Collected data
◆ ◆ ◆ ◆

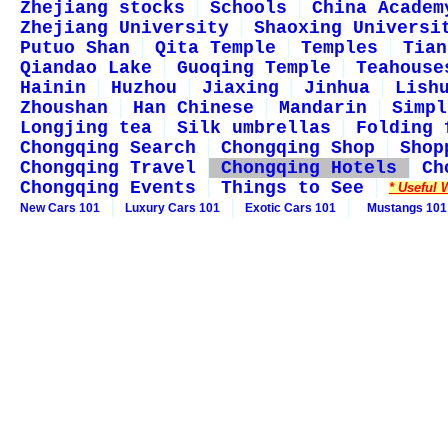
Zhejiang stocks
Schools
China Academ
Zhejiang University
Shaoxing Universi
Putuo Shan
Qita Temple
Temples
Tian
Qiandao Lake
Guoqing Temple
Teahouse
Hainin
Huzhou
Jiaxing
Jinhua
Lish
Zhoushan
Han Chinese
Mandarin
Simpl
Longjing tea
Silk umbrellas
Folding 
Chongqing Search
Chongqing Shop
Shop
Chongqing Travel
Chongqing Hotels
Ch
Chongqing Events
Things to See
* Useful 
New Cars 101
Luxury Cars 101
Exotic Cars 101
Mustangs 101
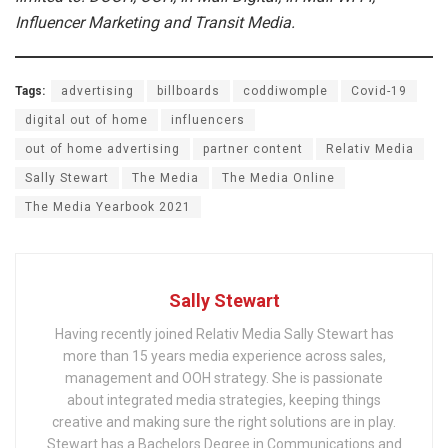
Influencer Marketing and Transit Media.
Tags:
advertising
billboards
coddiwomple
Covid-19
digital out of home
influencers
out of home advertising
partner content
Relativ Media
Sally Stewart
The Media
The Media Online
The Media Yearbook 2021
Sally Stewart
Having recently joined Relativ Media Sally Stewart has
more than 15 years media experience across sales,
management and OOH strategy. She is passionate
about integrated media strategies, keeping things
creative and making sure the right solutions are in play.
Stewart has a Bachelors Degree in Communications and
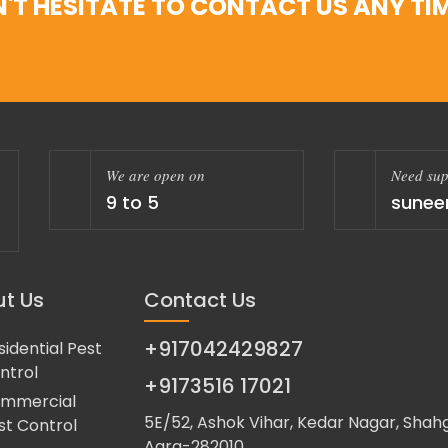
'T HESITATE TO CONTACT US ANY TIM
We are open on
Need sup
9 to 5
sunee
t Us
Contact Us
+917042429827
sidential Pest
ntrol
+9173516 17021
mmercial
5E/52, Ashok Vihar, Kedar Nagar, Shahg
st Control
Agra-282010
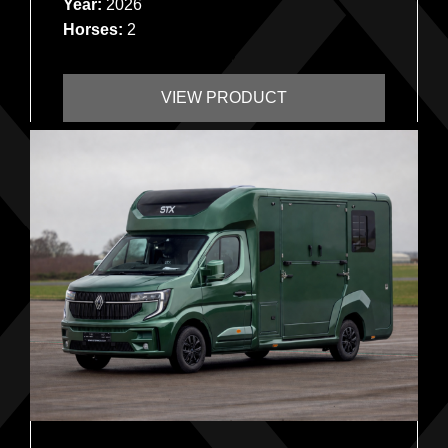
Year:
2026
Horses:
2
VIEW PRODUCT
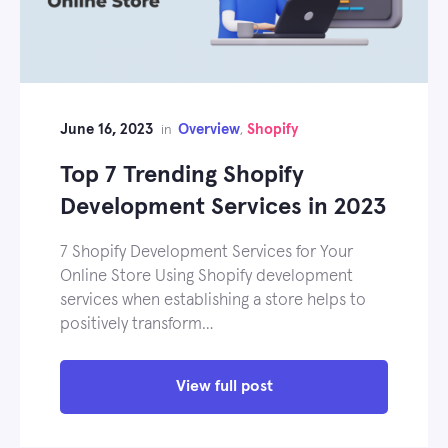
June 16, 2023
Overview
Shopify
in
,
Top 7 Trending Shopify
Development Services in 2023
7 Shopify Development Services for Your
Online Store Using Shopify development
services when establishing a store helps to
positively transform…
View full post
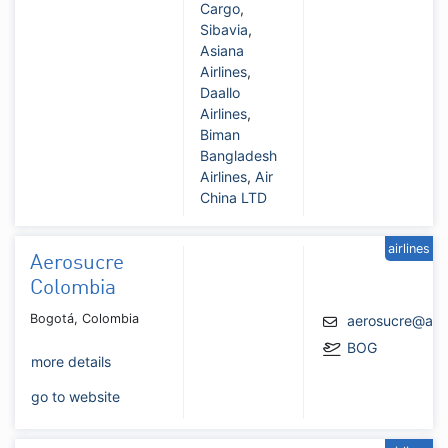
Cargo
,
Sibavia
,
Asiana
Airlines
,
Daallo
Airlines
,
Biman
Bangladesh
Airlines
,
Air
China LTD
airlines
Aerosucre
Colombia
Bogotá, Colombia
aerosucre@aer
BOG
more details
go to website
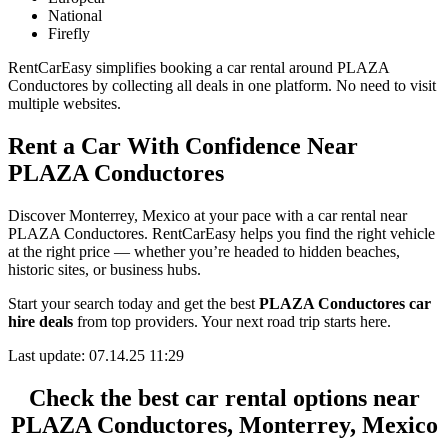
National
Firefly
RentCarEasy simplifies booking a car rental around PLAZA
Conductores by collecting all deals in one platform. No need to visit
multiple websites.
Rent a Car With Confidence Near
PLAZA Conductores
Discover Monterrey, Mexico at your pace with a car rental near
PLAZA Conductores. RentCarEasy helps you find the right vehicle
at the right price — whether you’re headed to hidden beaches,
historic sites, or business hubs.
Start your search today and get the best
PLAZA Conductores car
hire deals
from top providers. Your next road trip starts here.
Last update: 07.14.25 11:29
Check the best car rental options near
PLAZA Conductores, Monterrey, Mexico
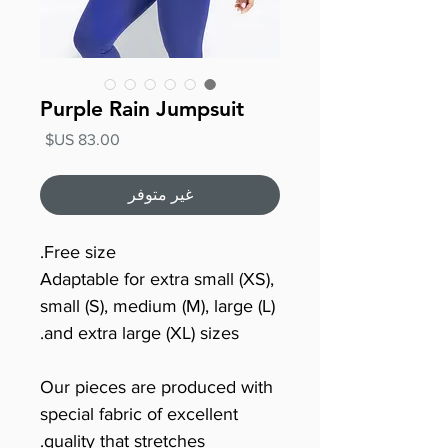
Purple Rain Jumpsuit
السعر
غير متوفر
Free size.
Adaptable for extra small (XS),
small (S), medium (M), large (L)
and extra large (XL) sizes.
Our pieces are produced with
special fabric of excellent
quality that stretches.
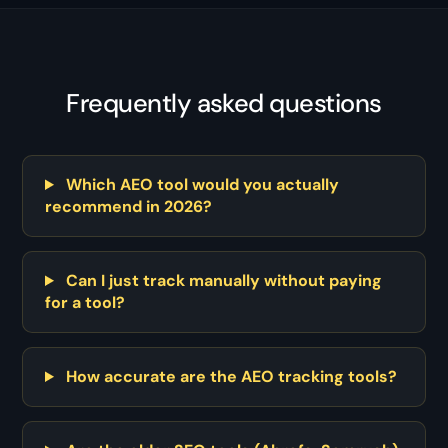
Frequently asked questions
Which AEO tool would you actually
recommend in 2026?
Can I just track manually without paying
for a tool?
How accurate are the AEO tracking tools?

◆ ◆ ◆ ◆

What you need to do
From the line holding "Qiandao Lake" to the line holding "New Cars 101", inclusive, restate each line above exactly as written.

Your response
Qiandao Lake
Guoqing Temple
Teahouse
Hainin
Huzhou
Jiaxing
Jinhua
Lish
Zhoushan
Han Chinese
Mandarin
Simpl
Longjing tea
Silk umbrellas
Folding 
Chongqing Search
Chongqing Shop
Shop
Chongqing Travel
Chongqing Hotels
Ch
Chongqing Events
Things to See
* Useful 
New Cars 101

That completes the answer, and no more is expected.